PKCε Activation and ER Stress Response for Neuropathic Pain

It is important to note that challenges, such as diabetic hyperglycemia, can impair the ER intrinsic pathway for protein folding and quality control, accumulating protein aggregates. ER stress and autophagy functions are similar, namely, to eliminate unfolded and misfolded proteins [17, 24,25,26]. Therefore, they maintain the physiological homeostasis of the intracellular environment. Notably, ER stress and autophagy occur in several metabolic disorders, particularly neurological disorders [27,28,29]. ER stress eliminates misfolded proteins by triggering an adaptive signaling cascade that is required to activate the ERAD [9, 10] and UPS [11] systems. The current study found that PKCε was upregulated in small nociceptors under hyperglycemia and was highly colocalized with IRE1α and UBD; these molecules are involved in the ERAD and UPS systems, respectively. The expression of PKCε also linear to IRE1α, UBD, and PI3Kp85, suggesting that PKCε modulates ER stress through several downstream signaling cascades.

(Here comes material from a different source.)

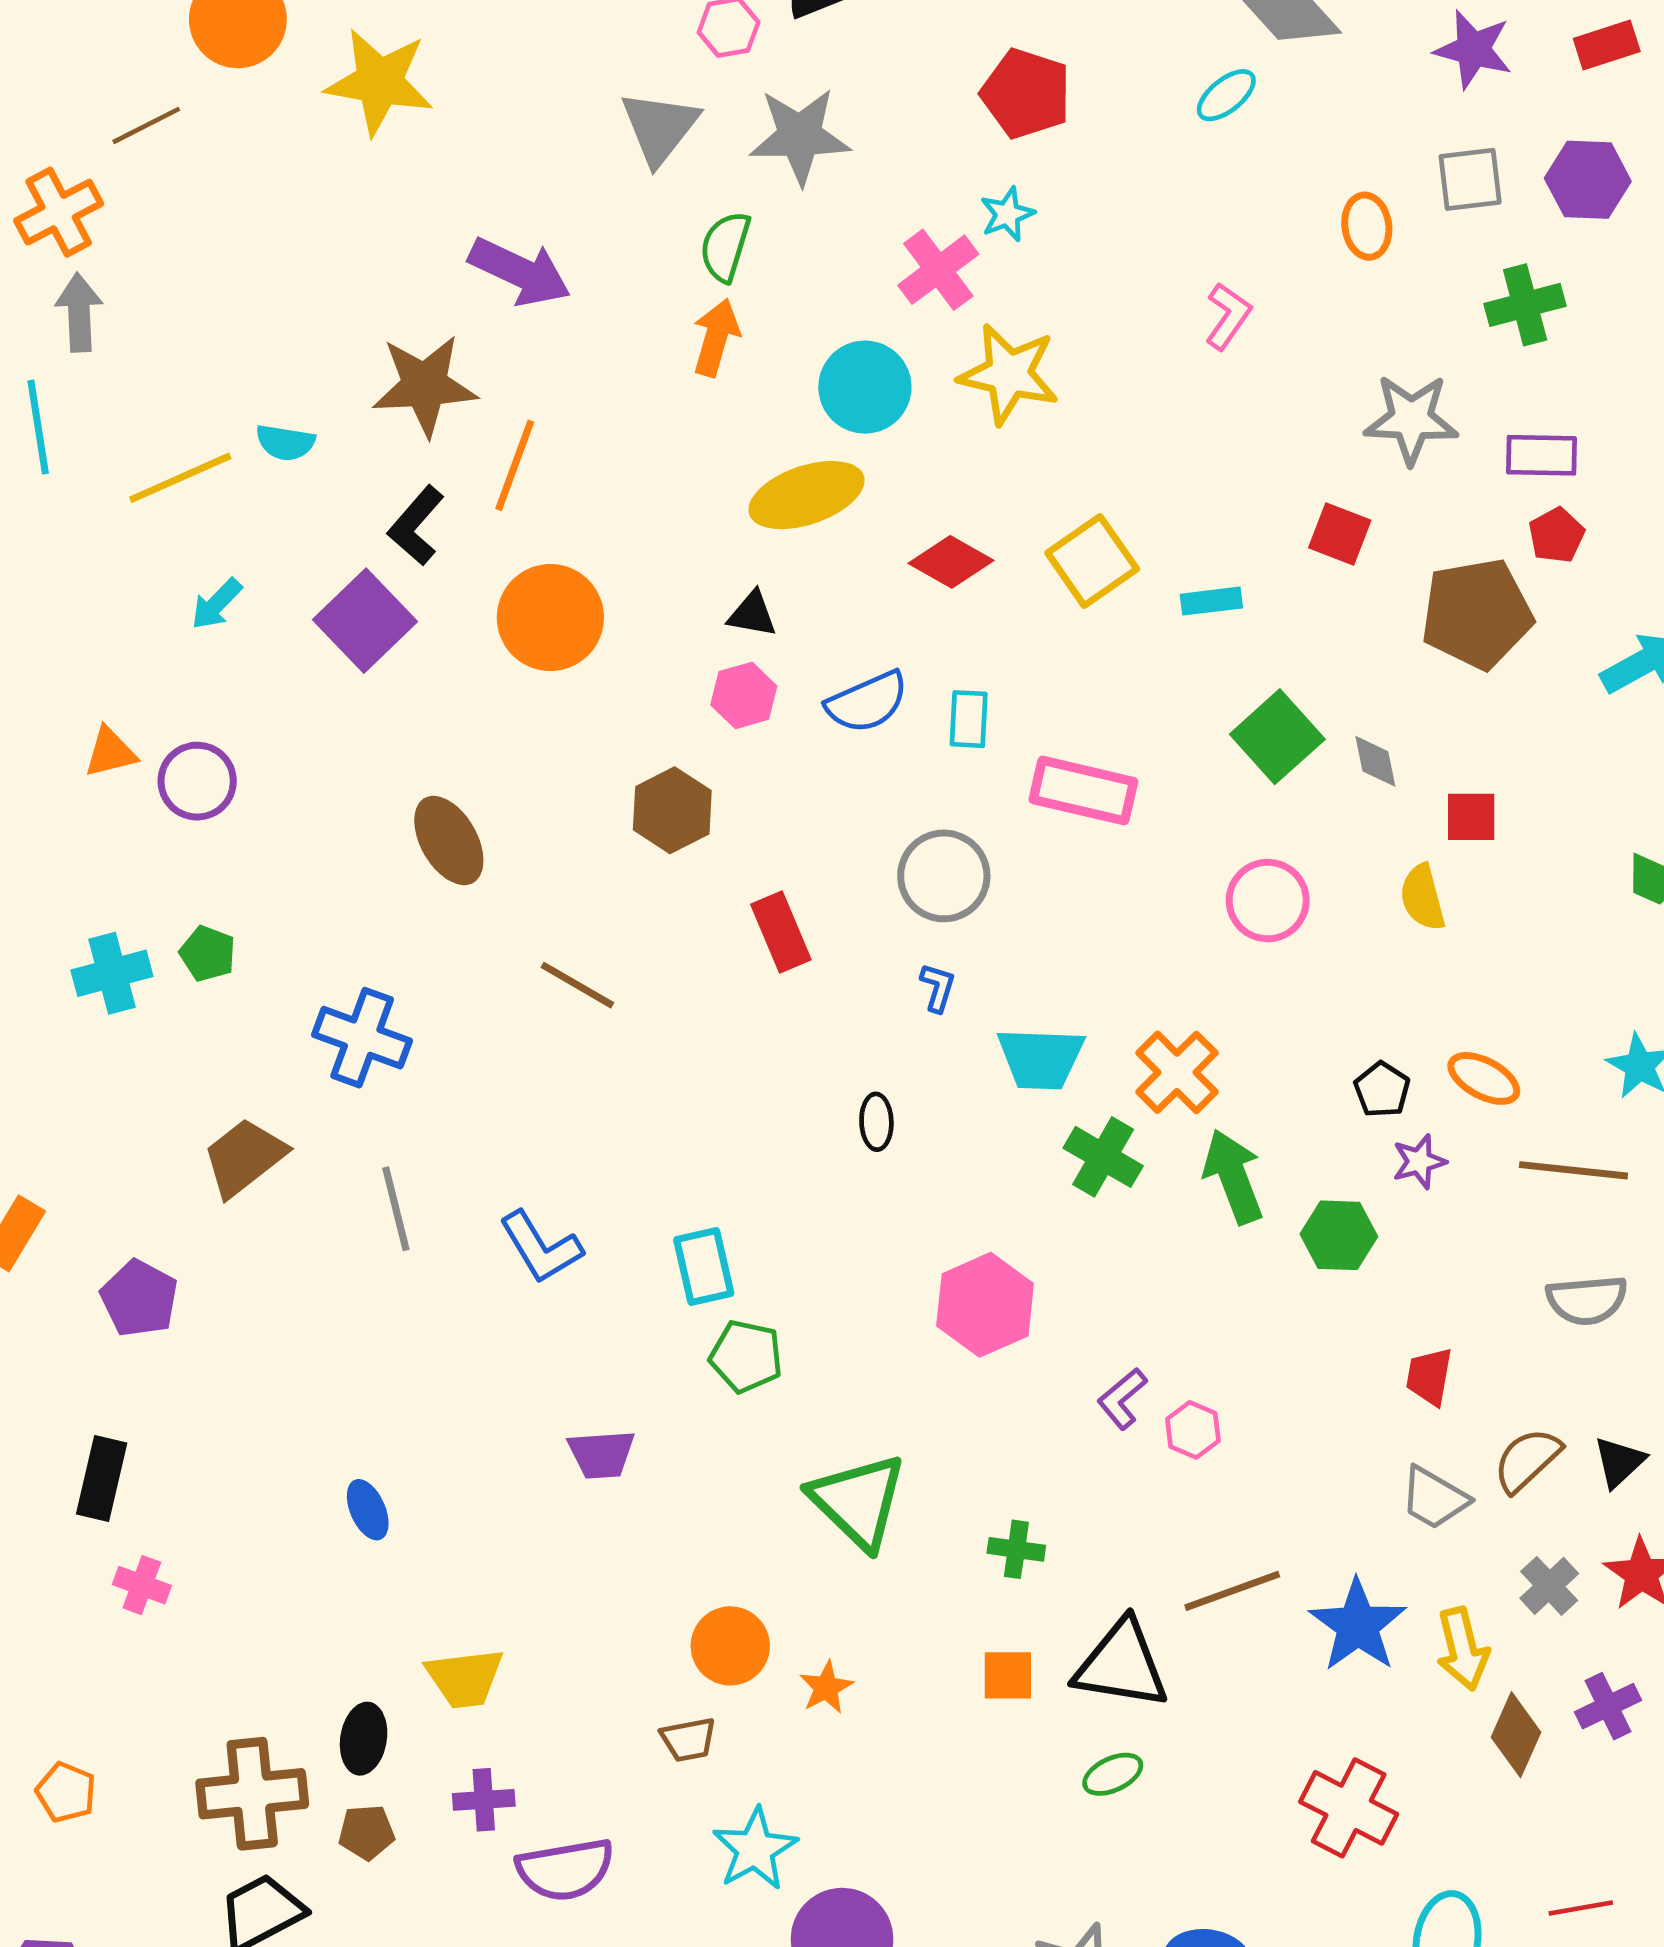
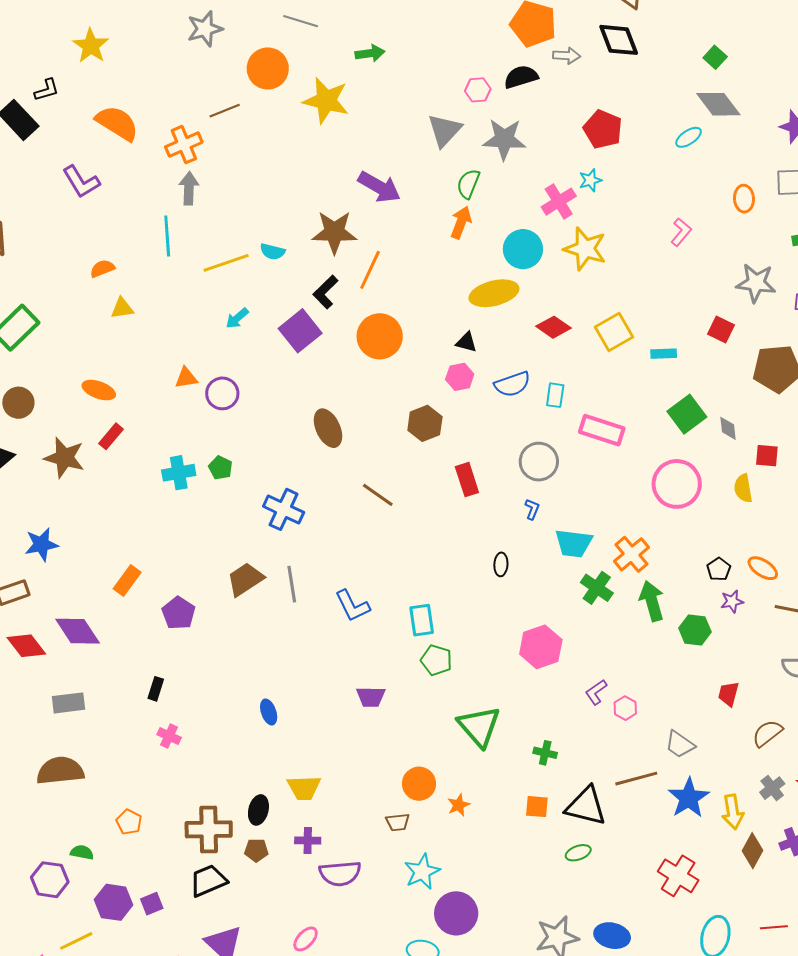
pink circle: (1268, 901) -> (677, 484), size x1.4
brown trapezoid: (244, 1157) -> (245, 579), moved
black rectangle: (102, 1478) -> (156, 689), size x0.7
gray trapezoid: (1434, 1498) -> (680, 744), moved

Although the pathology of ER stress could be diminished by targeting a specific ER stress signal pathway via various inhibitors, they still exhibit limited physiological effects, such as having a poor effect in alleviating neuropathic pain in DN [30]. Accordingly, targeting upstream modulators of ER stress is an additional therapeutic approach [31]. In the current study, the PKCε inhibitor reversed the ER stress pathology and neuropathic pain behaviors without affecting blood glucose levels. These findings suggest that PKCε is an upstream modulator of ER stress, autophagy, and neuropathic pain. Therefore, the inactivation of PKCε might be a potential therapeutic approach.

PKCε Activation Mediates Autophagy

Pathologically, autophagy plays a housekeeping role by removing misfolded proteins and eliminating intracellular pathogens, suggesting that it is a critical process in the pathogenesis of human diseases such as DM-associated metabolic diseases [17]. Previous reports have suggested that the downregulation of the PKCε signal is associated with decreased autophagic formation, which is also demonstrated by the increased anti-apoptotic effect for cancer cell lines [32, 33]. However, the role of autophagy in DN is ambiguous [34, 35]; for example, an ultrastructural study demonstrated that autophagic adaptation was enhanced in the peripheral nerve fibers of patients with diabetes [36]. However, other studies have observed reduced autophagic pathology in diabetic animals [35, 37]. Although previous studies have focused on exploring autophagic pathology, upstream modulation remains unknown. This report demonstrated that PKCε upregulation was parallel to autophagic pathology, as phagophores and autophagosomes were observed in the DN mice. PKCε inhibition reversed autophagy formation and neuropathic pain manifestations. Based on our findings, there seems to be an association between the formation of autophagy and the development of neuropathic pain.

Additionally, PKCε may be an upstream modulator for ER stress and autophagy. Notably, this report does not address the causal relationship between ER stress, autophagic pathology, and the development of neuropathic pain in DN. Therefore, this issue needs further investigation. Overall, this study is the first report to provide comprehensive evidence of molecular and pathological roles of PKCε, ER stress, autophagic formation, and insulin signaling in DRG neurons. The study suggests that PKCε is an effective therapeutic target in DN.